- _Exercise inputs_
☆ ☆ ☆ ☆ ☆ ☆ ☆

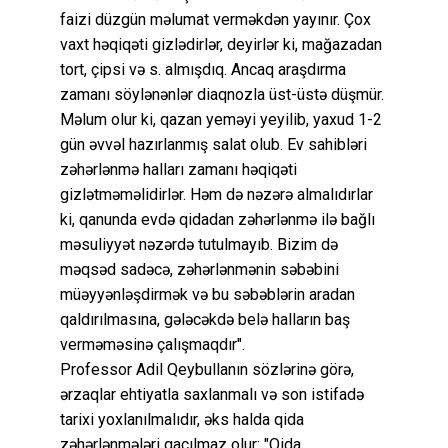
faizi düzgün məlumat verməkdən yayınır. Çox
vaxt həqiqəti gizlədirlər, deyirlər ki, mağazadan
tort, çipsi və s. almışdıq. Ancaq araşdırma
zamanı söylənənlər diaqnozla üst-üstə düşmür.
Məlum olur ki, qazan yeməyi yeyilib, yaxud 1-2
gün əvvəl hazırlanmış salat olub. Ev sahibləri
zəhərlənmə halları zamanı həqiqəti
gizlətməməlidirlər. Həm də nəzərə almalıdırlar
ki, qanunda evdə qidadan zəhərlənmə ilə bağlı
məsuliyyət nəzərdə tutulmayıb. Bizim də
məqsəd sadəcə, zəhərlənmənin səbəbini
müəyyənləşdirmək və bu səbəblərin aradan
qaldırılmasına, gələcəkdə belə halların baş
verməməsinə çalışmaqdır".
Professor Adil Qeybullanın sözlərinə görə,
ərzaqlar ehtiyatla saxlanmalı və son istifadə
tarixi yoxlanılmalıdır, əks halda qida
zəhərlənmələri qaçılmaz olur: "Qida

☆ ☆ ☆ ☆ ☆ ☆ ☆

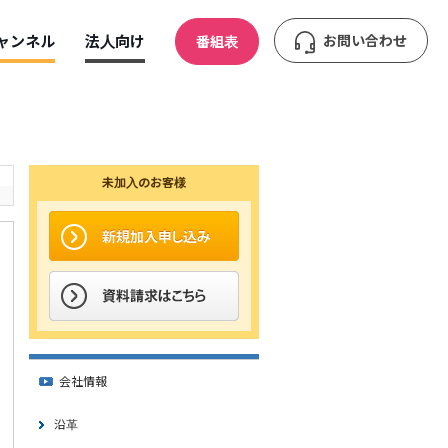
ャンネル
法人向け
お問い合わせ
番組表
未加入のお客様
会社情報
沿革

☆ ☆ ☆ ☆ ☆ ☆ ☆

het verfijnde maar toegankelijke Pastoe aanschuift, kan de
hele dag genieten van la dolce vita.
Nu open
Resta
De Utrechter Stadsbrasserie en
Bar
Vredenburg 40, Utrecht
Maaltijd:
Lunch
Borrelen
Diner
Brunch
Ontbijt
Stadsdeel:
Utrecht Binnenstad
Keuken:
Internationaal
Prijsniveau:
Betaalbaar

☆ ☆ ☆ ☆ ☆ ☆ ☆

- _What needs to be done_
From the data, list each line in which the string "həqiqəti" appears.

- _Solution_
vaxt həqiqəti gizlədirlər, deyirlər ki, mağazadan
zəhərlənmə halları zamanı həqiqəti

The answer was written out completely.